__TRY IT__
Output the entries below so that they read exactly as they do now.

__DATASET EXCERPTS__

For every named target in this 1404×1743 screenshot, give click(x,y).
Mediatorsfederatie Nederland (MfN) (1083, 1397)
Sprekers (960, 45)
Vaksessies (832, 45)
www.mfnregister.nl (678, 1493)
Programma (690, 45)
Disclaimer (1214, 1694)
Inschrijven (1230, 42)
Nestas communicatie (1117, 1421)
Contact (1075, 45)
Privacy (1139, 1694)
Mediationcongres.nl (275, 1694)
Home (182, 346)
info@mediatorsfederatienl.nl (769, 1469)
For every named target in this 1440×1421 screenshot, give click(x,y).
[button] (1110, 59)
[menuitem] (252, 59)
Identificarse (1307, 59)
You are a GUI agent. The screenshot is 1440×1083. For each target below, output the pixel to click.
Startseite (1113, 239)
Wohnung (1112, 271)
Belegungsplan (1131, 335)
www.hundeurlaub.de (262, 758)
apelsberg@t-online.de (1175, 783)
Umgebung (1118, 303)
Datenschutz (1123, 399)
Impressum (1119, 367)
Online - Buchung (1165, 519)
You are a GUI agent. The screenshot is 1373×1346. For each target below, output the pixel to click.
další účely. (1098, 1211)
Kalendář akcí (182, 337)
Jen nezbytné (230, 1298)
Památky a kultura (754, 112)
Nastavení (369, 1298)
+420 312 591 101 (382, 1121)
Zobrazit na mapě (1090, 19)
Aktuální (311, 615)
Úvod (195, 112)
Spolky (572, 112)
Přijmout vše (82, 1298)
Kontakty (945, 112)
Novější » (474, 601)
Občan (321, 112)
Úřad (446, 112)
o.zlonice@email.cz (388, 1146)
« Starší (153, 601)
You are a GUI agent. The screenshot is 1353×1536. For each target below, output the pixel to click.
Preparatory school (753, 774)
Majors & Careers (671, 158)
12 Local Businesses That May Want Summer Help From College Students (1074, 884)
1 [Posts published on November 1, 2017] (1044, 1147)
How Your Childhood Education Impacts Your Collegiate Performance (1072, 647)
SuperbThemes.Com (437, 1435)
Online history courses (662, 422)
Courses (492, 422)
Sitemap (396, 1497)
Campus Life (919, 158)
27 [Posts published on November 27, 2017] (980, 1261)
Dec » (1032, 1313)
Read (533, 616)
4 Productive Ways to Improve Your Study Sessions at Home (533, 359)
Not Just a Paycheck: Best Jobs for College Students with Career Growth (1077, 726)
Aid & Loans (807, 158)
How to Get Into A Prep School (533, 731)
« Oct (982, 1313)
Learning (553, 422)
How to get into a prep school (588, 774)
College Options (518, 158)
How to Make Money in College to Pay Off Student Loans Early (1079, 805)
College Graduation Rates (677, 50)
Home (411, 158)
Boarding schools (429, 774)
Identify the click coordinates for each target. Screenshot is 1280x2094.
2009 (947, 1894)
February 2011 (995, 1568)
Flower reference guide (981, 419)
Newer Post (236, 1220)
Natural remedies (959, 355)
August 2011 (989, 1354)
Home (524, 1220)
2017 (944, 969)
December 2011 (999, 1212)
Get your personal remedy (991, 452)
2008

__RESULT__
For every named target in this 1404×1743 screenshot, give click(x,y).
Mediatorsfederatie Nederland (MfN) (1083, 1397)
Sprekers (960, 45)
Vaksessies (832, 45)
www.mfnregister.nl (678, 1493)
Programma (690, 45)
Disclaimer (1214, 1694)
Inschrijven (1230, 42)
Nestas communicatie (1117, 1421)
Contact (1075, 45)
Privacy (1139, 1694)
Mediationcongres.nl (275, 1694)
Home (182, 346)
info@mediatorsfederatienl.nl (769, 1469)
For every named target in this 1440×1421 screenshot, give click(x,y).
[button] (1110, 59)
[menuitem] (252, 59)
Identificarse (1307, 59)
You are a GUI agent. The screenshot is 1440×1083. For each target below, output the pixel to click.
Startseite (1113, 239)
Wohnung (1112, 271)
Belegungsplan (1131, 335)
www.hundeurlaub.de (262, 758)
apelsberg@t-online.de (1175, 783)
Umgebung (1118, 303)
Datenschutz (1123, 399)
Impressum (1119, 367)
Online - Buchung (1165, 519)
You are a GUI agent. The screenshot is 1373×1346. For each target below, output the pixel to click.
další účely. (1098, 1211)
Kalendář akcí (182, 337)
Jen nezbytné (230, 1298)
Památky a kultura (754, 112)
Nastavení (369, 1298)
+420 312 591 101 (382, 1121)
Zobrazit na mapě (1090, 19)
Aktuální (311, 615)
Úvod (195, 112)
Spolky (572, 112)
Přijmout vše (82, 1298)
Kontakty (945, 112)
Novější » (474, 601)
Občan (321, 112)
Úřad (446, 112)
o.zlonice@email.cz (388, 1146)
« Starší (153, 601)
You are a GUI agent. The screenshot is 1353×1536. For each target below, output the pixel to click.
Preparatory school (753, 774)
Majors & Careers (671, 158)
12 Local Businesses That May Want Summer Help From College Students (1074, 884)
1 [Posts published on November 1, 2017] (1044, 1147)
How Your Childhood Education Impacts Your Collegiate Performance (1072, 647)
SuperbThemes.Com (437, 1435)
Online history courses (662, 422)
Courses (492, 422)
Sitemap (396, 1497)
Campus Life (919, 158)
27 [Posts published on November 27, 2017] (980, 1261)
Dec » (1032, 1313)
Read (533, 616)
4 Productive Ways to Improve Your Study Sessions at Home (533, 359)
Not Just a Paycheck: Best Jobs for College Students with Career Growth (1077, 726)
Aid & Loans (807, 158)
How to Get Into A Prep School (533, 731)
« Oct (982, 1313)
Learning (553, 422)
How to get into a prep school (588, 774)
College Options (518, 158)
How to Make Money in College to Pay Off Student Loans Early (1079, 805)
College Graduation Rates (677, 50)
Home (411, 158)
Boarding schools (429, 774)
Identify the click coordinates for each target. Screenshot is 1280x2094.
2009 (947, 1894)
February 2011 (995, 1568)
Flower reference guide (981, 419)
Newer Post (236, 1220)
Natural remedies (959, 355)
August 2011 (989, 1354)
Home (524, 1220)
2017 (944, 969)
December 2011 (999, 1212)
Get your personal remedy (991, 452)
2008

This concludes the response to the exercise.